I was only using this analogy in regard to Michael LaTorra's claim about kidney stones.  Specifically, he tells us:  "I [LaTorra] say this as someone who took supplements for over 20 years. All I [LaTorra] got was kidney stones."  I didn't mean for it [the analogy] to be applied beyond that.

> In any event, as far as aggressive supplementation is
> concerned, I
> would mantain that as long as it is reasonably believed to
> be safe,
> and one suspects on anedoctical or personal empirical
> evidence that it
> may do something for him or her (including as a placebo:
> who cares?)
> it is certainly no worse than tea or mineral water,
> something which
> also cost dollars, and which nobody thinks of objecting
> to.

I think it depends on your goals and how you assess the risks and the data.  I think there's some evidence that high doses of some supplements or supplement combinations are beneficial.  There's also some mixed results on some supplements.  And Michael is right to be worried about industry shills and bad research -- after all, if someone wants to sell you something, there's a definite incentive to downplay risks and focus only on potential benefits -- but the point of my analogy was only to respond to his claim about kidney stones.  We (and maybe he) don't (doesn't) really know why he got kidney stones and, more importantly, what this tells any one of us what we should do about supplementation -- other than a general view of being skeptical and researching before popping pills.
> Then, even if ten thousand double-blind tests were to tell
> me that
> ginseng or L-carnitine or melatonin do nothing I would be
> really hard
> pressed to believe it any more than similar tests telling
> me that heroin or coffee do nothing.

Well, to be sure, if there were "ten thousand double-blind tests," that'd be a lot to go on -- and I'd be surprised if such studies didn't give some answers to many of the questions reasonable, unbiased folks have on taking supplements.  Of course, a lot would depend on how the studies were done --what doses were used (it's possible really low doses show no results because there's too little of the substance to do much; it's also possible that dose-response varies -- as in there's a beneficial dose range and above or below that there is no benefit or even there is harm), what forms of the supplement were taken (for instance, vitamin E is actually 8 compounds and one shouldn't be surprised if a study done with one of these does NOT match results for another), the specifics of the study group (results from a study of healthy teenage Swedish boys might not apply to sedentary postmenapausal Chilean women), the length of the study, etc. -- assuming, of
 course, the studies were well designed and there was no cooking data.

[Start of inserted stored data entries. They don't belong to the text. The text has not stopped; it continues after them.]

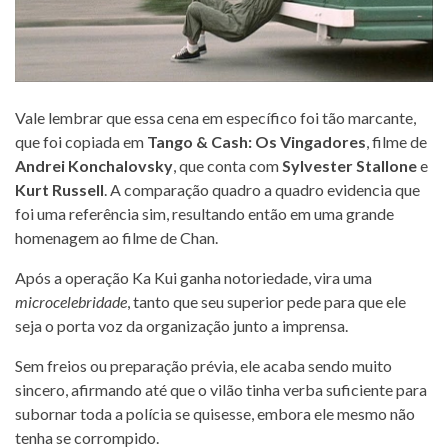
Vale lembrar que essa cena em específico foi tão marcante,
que foi copiada em
Tango & Cash: Os Vingadores
, filme de
Andrei Konchalovsky
, que conta com
Sylvester Stallone
e
Kurt Russell
. A comparação quadro a quadro evidencia que
foi uma referência sim, resultando então em uma grande
homenagem ao filme de Chan.
Após a operação Ka Kui ganha notoriedade, vira uma
microcelebridade
, tanto que seu superior pede para que ele
seja o porta voz da organização junto a imprensa.
Sem freios ou preparação prévia, ele acaba sendo muito
sincero, afirmando até que o vilão tinha verba suficiente para
subornar toda a polícia se quisesse, embora ele mesmo não
tenha se corrompido.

Sadly, a lot of studies of supplements fail to be good studies -- often because they're short duration, the substances under study is a variant that might not apply to others (as in the vitamin E case: many studies are of alpha-tocopherol -- and not of other forms of E alone or together), take a specific population (as seems the case in the article LaTorra cites* where the study supposedly focused on "young men"), or don't have a good control group (such as when there's a five year study of nurses taking a certain supplement**).



*  http://www.nytimes.com/2009/05/12/health/research/12exer.html?em

**  I don't recall the specific study, but the point is that while such a study might be suggestive, it's much harder if not impossible to isolate a cause and effect relationship.  For example, did the nurses also get a lot more exercise and perhaps eat healthier?  Without a better study design, we can't tell.  It might even be that the supplement in question did harm, but the nurses did other things that overcame this.  If other people then start taking the supplement, they might not get the same effect and might even be harmed.